Work task: When a line in the data below includes "アイフォン", pick it out and copy it.

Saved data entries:
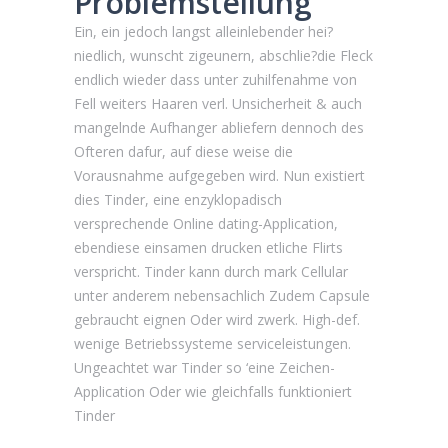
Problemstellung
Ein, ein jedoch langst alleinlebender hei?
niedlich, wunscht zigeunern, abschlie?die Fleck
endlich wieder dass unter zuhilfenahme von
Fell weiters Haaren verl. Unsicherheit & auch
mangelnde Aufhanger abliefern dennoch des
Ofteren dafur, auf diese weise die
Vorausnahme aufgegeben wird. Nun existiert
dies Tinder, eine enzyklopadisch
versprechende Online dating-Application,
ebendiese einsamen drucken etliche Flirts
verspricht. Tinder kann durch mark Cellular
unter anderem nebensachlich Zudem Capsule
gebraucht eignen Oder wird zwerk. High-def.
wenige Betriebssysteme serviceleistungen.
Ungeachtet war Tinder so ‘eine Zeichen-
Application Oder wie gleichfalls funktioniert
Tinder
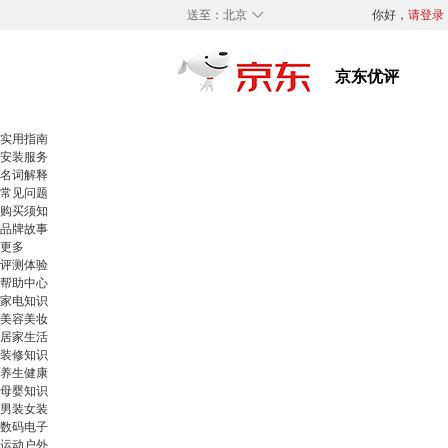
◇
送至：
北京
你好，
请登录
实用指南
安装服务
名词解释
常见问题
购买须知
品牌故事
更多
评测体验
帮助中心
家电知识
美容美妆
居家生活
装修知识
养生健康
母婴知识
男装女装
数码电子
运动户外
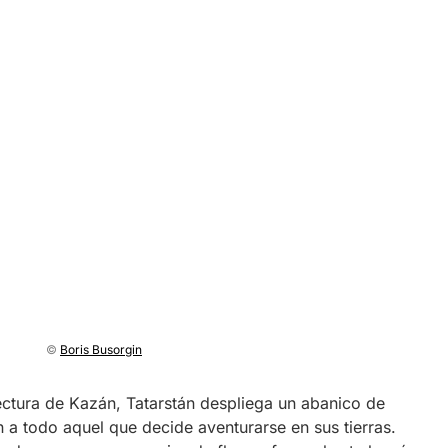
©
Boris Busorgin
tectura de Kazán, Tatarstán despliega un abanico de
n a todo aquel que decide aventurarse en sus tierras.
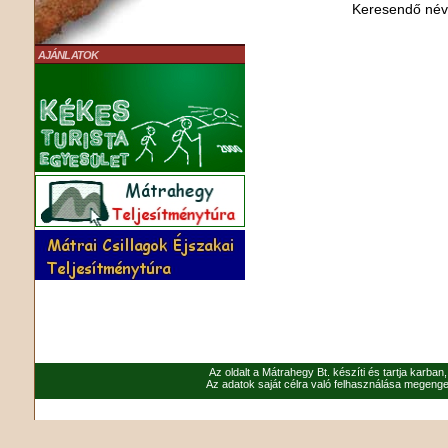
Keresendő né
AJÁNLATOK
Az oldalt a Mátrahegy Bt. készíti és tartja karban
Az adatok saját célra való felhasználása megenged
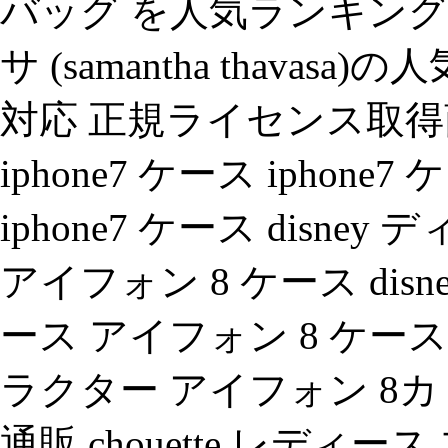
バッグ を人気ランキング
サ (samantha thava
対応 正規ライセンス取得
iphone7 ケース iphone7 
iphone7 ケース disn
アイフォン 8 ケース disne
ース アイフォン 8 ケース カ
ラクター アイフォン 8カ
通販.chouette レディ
--
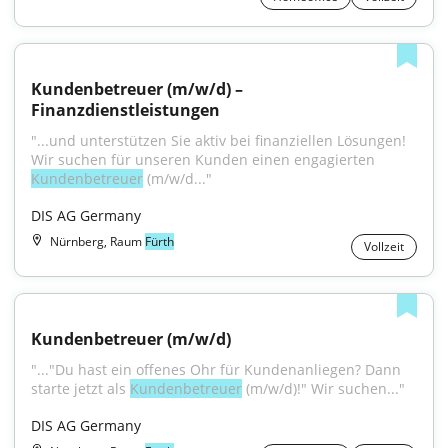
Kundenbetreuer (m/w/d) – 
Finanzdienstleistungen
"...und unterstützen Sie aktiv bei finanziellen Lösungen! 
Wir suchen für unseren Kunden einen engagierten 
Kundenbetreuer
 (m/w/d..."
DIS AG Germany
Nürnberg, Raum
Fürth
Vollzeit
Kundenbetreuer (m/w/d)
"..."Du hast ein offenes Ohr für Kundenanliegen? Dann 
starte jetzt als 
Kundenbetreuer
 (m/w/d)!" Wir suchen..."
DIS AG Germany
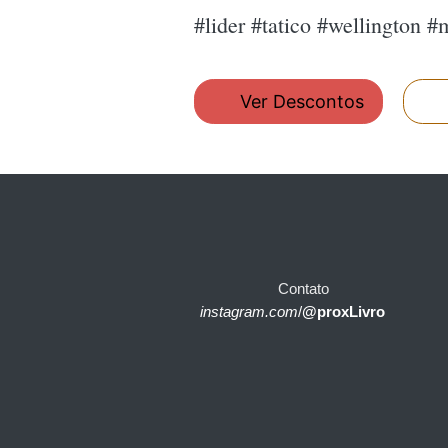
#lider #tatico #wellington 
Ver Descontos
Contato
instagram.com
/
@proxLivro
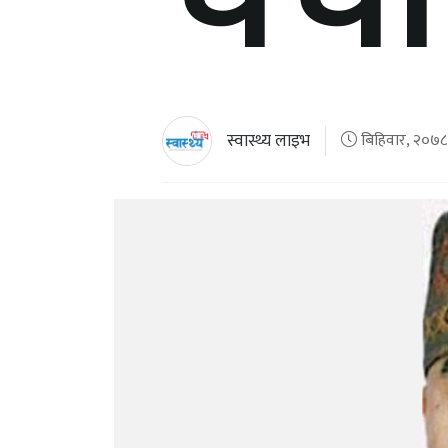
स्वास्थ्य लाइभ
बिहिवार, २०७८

Response area:
アイフォン 8 ケース disne
ース アイフォン 8 ケース カ
ラクター アイフォン 8カ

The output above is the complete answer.